Bitcoin Endgames & The New Hyperagents
If the HODLers are right, they're also the new Elites
This is not a post about whether bitcoin will go up or down.
This is not a post about whether bitcoin “works” or not.
I will beg, constant reader, that you grant me some basic bona fides in the crypto space. I have read all of the original foundational documents and most of the additional information that has come out in things like the no-Wright-isn’t-Satoshi trial. I have run Bitcoin and Ethereum nodes, written smart contracts, minted and purchased NFTs, traded various silly alt-coins, and played around with both US and internationally-based DeFi protocols (before FTX blew most of the fun ones up). Heck, as far as I know I’m the only one teasing out 10bps ineffeciencies in the ETFs.
Assume “I Get It.” As always, my big questions are about the “… and thus” of it all.
#Winning
$11 billion in new flows, to an AUM pushing $30b in two months. That’s a lot eh? Following the daily flows and trading in the 10 products is now a cottage industry. Folks like Scott Melker (who writes the best crypto Substack, The Wolf Den) have spent the last 4 years getting very smart about ETFs to match their smarts on Crypto. Meanwhile, folks like Bloomberg have gotten very smart about Crypto.
BTC market cap is about $1.5 Trillion, vs about $45T for the S&P 500, or $50T for the U.S. bond market, or $120T for commodities, of which about $13T is gold. This makes Bitcoin absolutely a meaningful asset class, and the ETFs have worked, essentially, perfectly, despite me spending a month trying to find cracks in the sidewalk.
So, mission accomplished. Price will go up. Price will go down. Now what?
Psychological Commodities
The challenge in figuring out “what comes next” is that bitcoin doesn't exist.
Bitcoin is, of course, a digital fiction created in code and is currently the most valuable psych experiment in the world. Bitcoin, like Gold, is fundamentally a psychological commodity. Psychological commodities are extremely cool and there are surprisingly few of them.
A psychological commodity is an asset whose value is solely and completely determined by others’ willingness to pay a specific price. Most luxury and intangible values are inherently bolstered by their status as psychological commodities: Louis XIII doesn’t affect the human body differently than cooking wine, and “goodwill” is greatest the accounting slop-bucket of all time.

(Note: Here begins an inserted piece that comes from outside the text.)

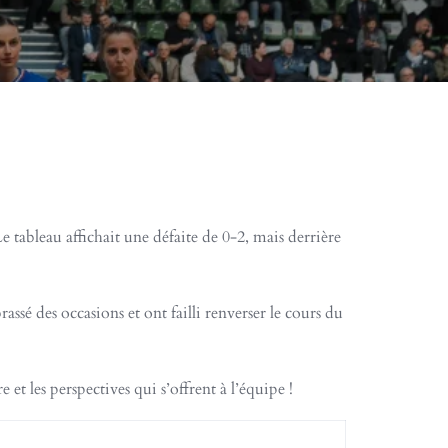
Le tableau affichait une défaite de 0-2, mais derrière
ssé des occasions et ont failli renverser le cours du
et les perspectives qui s’offrent à l’équipe !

This is cool! After all, in a very real sense anything we ascribe value to above the bottom of Maslow's hierarchy of needs is largely a collective fiction we all agree on.
We, people of the planet, have decided on a ruleset to manage planetary resources. We tend to forget this most of time, until the rules get broken: Russia just decides it wants to own Ukraine again. Then a whole other set of rules we may or may not choose to follow – those covering international conflict - come in to play.
Ordered society is fundamentally based on these psychological fictions, so I actually think it's very cool that certain clearly non-utile assets, like art, or Bitcoin, or Gold, have been ascribed value. Think how monochromatic the world would be if it were any other way!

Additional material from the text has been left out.